Take-Two CEO Strauss Zelnick says Zynga’s metrics are “sketchy” and that disclosure problems are a big part of why it hasn’t yet gone public.
It’s been a rough week for Zynga. First there was bubbling criticism of the company’s corrosive corporate culture and reports of many employees who plan to cash out and jump ship as soon as the company goes public; then came word that Zynga’s player numbers have remained essentially flat since the end of 2009, suggesting that the company has hit a wall and has no idea how to get over it. And now the boss of Take-Two Interactive, publisher of franchises like BioShock and Grand Theft Auto, has for some reason decided to slip in a few shots of his own.
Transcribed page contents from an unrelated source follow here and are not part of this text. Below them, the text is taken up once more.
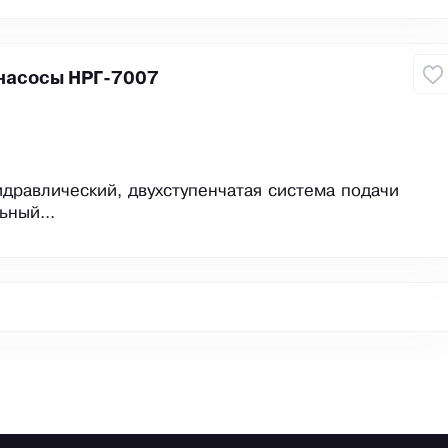
насосы НРГ-7007
идравлический, двухступенчатая система подачи
ьный...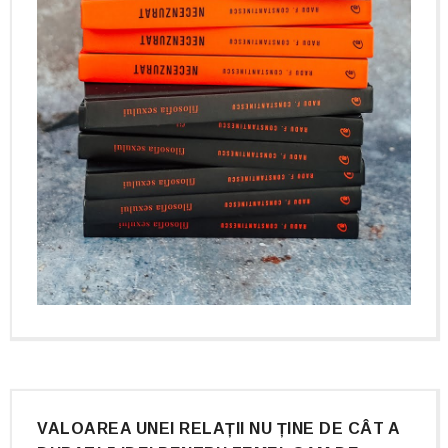
VALOAREA UNEI RELAȚII NU ȚINE DE CÂT A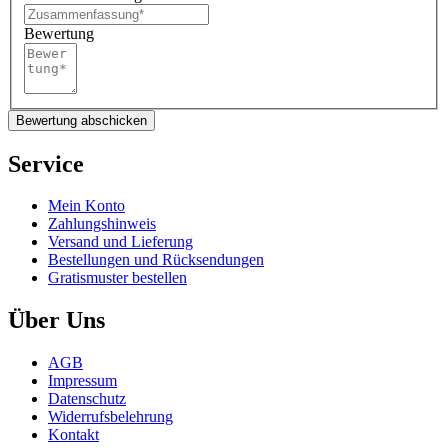
Bewertung
Bewertung abschicken
Service
Mein Konto
Zahlungshinweis
Versand und Lieferung
Bestellungen und Rücksendungen
Gratismuster bestellen
Über Uns
AGB
Impressum
Datenschutz
Widerrufsbelehrung
Kontakt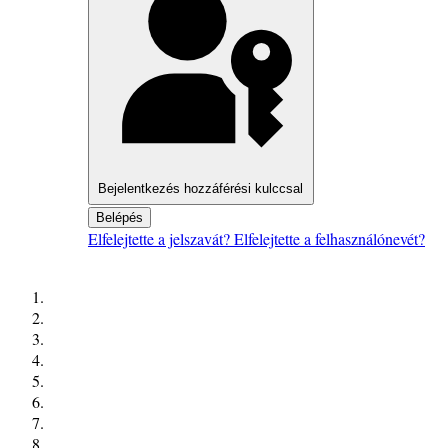
Bejelentkezés hozzáférési kulccsal
Belépés
Elfelejtette a jelszavát?
Elfelejtette a felhasználónevét?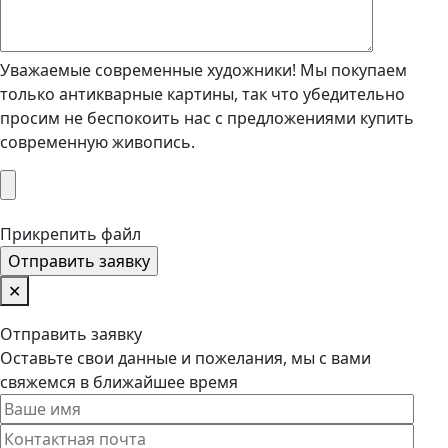
Уважаемые современные художники! Мы покупаем
только антикварные картины, так что убедительно
просим не беспокоить нас с предложениями купить
современную живопись.
Прикрепить файл
✕
Отправить заявку
Оставьте свои данные и пожелания, мы с вами
свяжемся в ближайшее время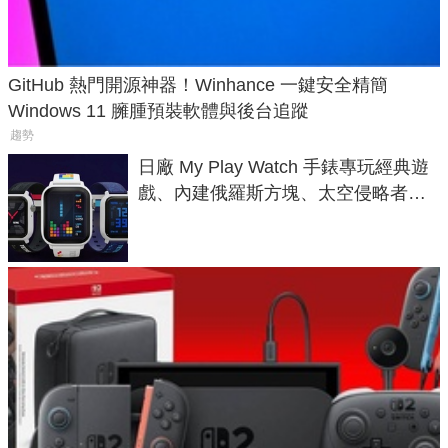
GitHub 熱門開源神器！Winhance 一鍵安全精簡
Windows 11 臃腫預裝軟體與後台追蹤
趨勢
日廠 My Play Watch 手錶專玩經典遊
戲、內建俄羅斯方塊、太空侵略者，
不過竟然不能連手機？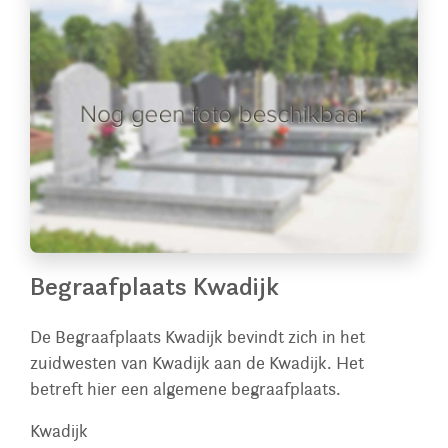
Begraafplaats Kwadijk
De Begraafplaats Kwadijk bevindt zich in het
zuidwesten van Kwadijk aan de Kwadijk. Het
betreft hier een algemene begraafplaats.
Kwadijk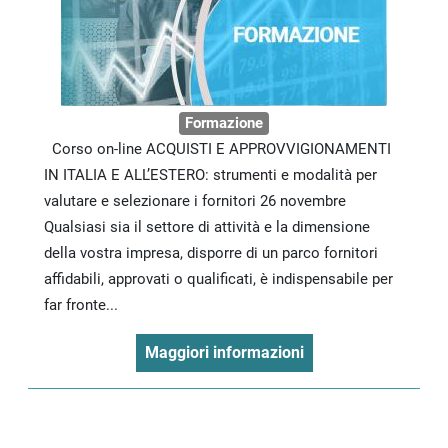
Formazione
Corso on-line ACQUISTI E APPROVVIGIONAMENTI
IN ITALIA E ALL’ESTERO: strumenti e modalità per
valutare e selezionare i fornitori 26 novembre
Qualsiasi sia il settore di attività e la dimensione
della vostra impresa, disporre di un parco fornitori
affidabili, approvati o qualificati, è indispensabile per
far fronte...
Maggiori informazioni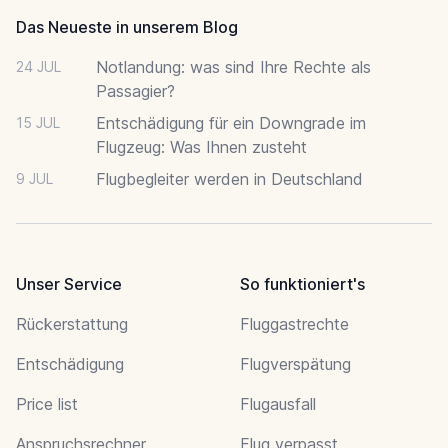
Das Neueste in unserem Blog
Notlandung: was sind Ihre Rechte als
24 JUL
Passagier?
Entschädigung für ein Downgrade im
15 JUL
Flugzeug: Was Ihnen zusteht
Flugbegleiter werden in Deutschland
9 JUL
Unser Service
So funktioniert's
Rückerstattung
Fluggastrechte
Entschädigung
Flugverspätung
Price list
Flugausfall
Anspruchsrechner
Flug verpasst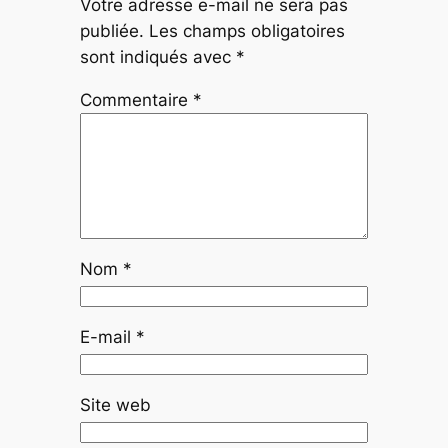
Votre adresse e-mail ne sera pas
publiée.
Les champs obligatoires
sont indiqués avec
*
Commentaire
*
Nom
*
E-mail
*
Site web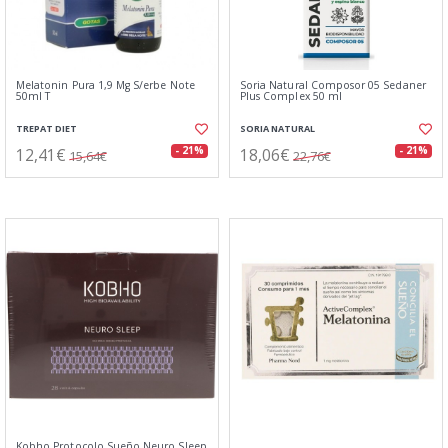
Melatonin Pura 1,9 Mg S/erbe Note
Soria Natural Composor 05 Sedaner
50ml T
Plus Complex 50 ml
TREPAT DIET
SORIA NATURAL
12,41€
18,06€
- 21%
- 21%
15,64€
22,76€
Kobho Protocolo Sueño Neuro Sleep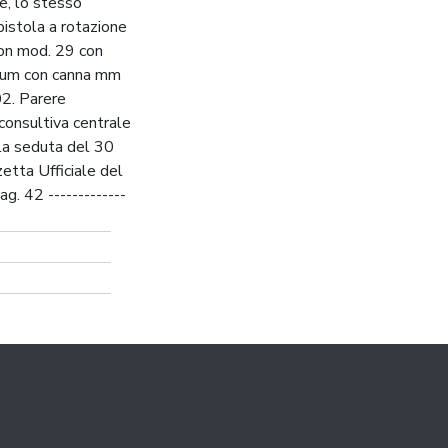
e, lo stesso
pistola a rotazione
on mod. 29 con
gnum con canna mm
2. Parere
onsultiva centrale
lla seduta del 30
etta Ufficiale del
. 42 -------------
“Zynga is a direct marketing company, 97 percent of which don’t pay them anything, three percent who do. They churn quite quickly and they get new customers. That is their model,” he said yesterday at the Reuters Global Media Summit.
“I would argue being the number one player in [social gaming] is complicated, which is why Zynga hasn’t gone public yet because their metrics are sketchy,” he continued. “I think they have disclosure issues, I think you are seeing their acquisition costs go up, marketing costs go up and they have very high churn.” In order to present a more accurate financial picture to potential investors, Zelnick added, Zynga needs to publish details about its rate of customer loss.
Zynga’s IPO has generally been expected to be worth about $1 billion, although the company’s recent issues could force that figure down. A Zynga rep had no comment on Zelnick’s comments.